| REQUIREMENT |
Using the data below, return the stretch from the line that contains "НАУКОВЦІ АКАДЕМІЇ ФІНАНСО" through the line that contains "державного університету харчування т", both included, exactly as it stands and nothing beyond it.

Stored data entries
——————————
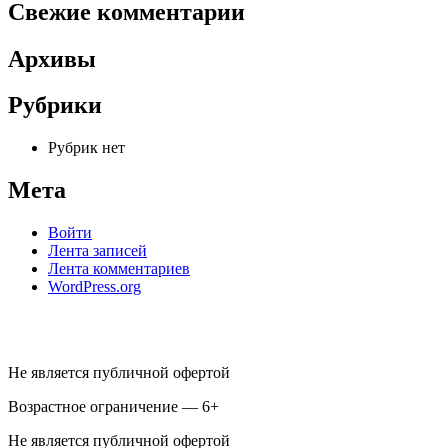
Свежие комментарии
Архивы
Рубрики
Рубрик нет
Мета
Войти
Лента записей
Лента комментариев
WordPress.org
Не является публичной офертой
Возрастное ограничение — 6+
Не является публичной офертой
——————————
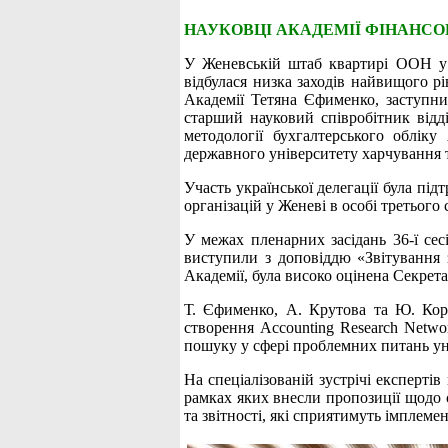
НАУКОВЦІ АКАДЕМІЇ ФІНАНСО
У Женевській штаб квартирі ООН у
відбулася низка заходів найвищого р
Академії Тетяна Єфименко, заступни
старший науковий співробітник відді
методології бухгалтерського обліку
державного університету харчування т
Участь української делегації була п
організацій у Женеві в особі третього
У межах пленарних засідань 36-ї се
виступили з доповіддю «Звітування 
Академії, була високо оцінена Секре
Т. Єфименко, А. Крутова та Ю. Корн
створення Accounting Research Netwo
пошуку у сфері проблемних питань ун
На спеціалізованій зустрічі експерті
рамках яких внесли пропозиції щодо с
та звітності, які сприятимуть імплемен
——————————
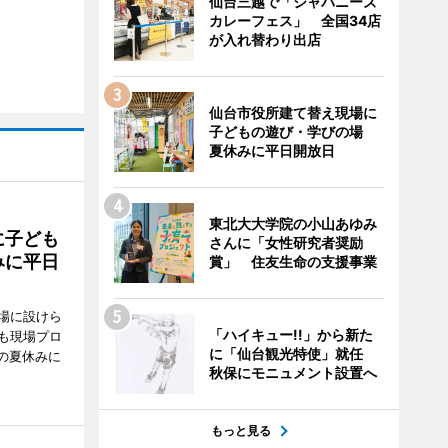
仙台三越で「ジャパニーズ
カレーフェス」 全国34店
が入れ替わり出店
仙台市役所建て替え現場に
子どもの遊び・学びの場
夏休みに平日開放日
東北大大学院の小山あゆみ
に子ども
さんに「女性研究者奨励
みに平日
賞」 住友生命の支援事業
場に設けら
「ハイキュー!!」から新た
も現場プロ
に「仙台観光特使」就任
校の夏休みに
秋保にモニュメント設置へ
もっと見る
——————————
| ANSWER SECTION |
НАУКОВЦІ АКАДЕМІЇ ФІНАНСО
У Женевській штаб квартирі ООН у
відбулася низка заходів найвищого р
Академії Тетяна Єфименко, заступни
старший науковий співробітник відді
методології бухгалтерського обліку
державного університету харчування т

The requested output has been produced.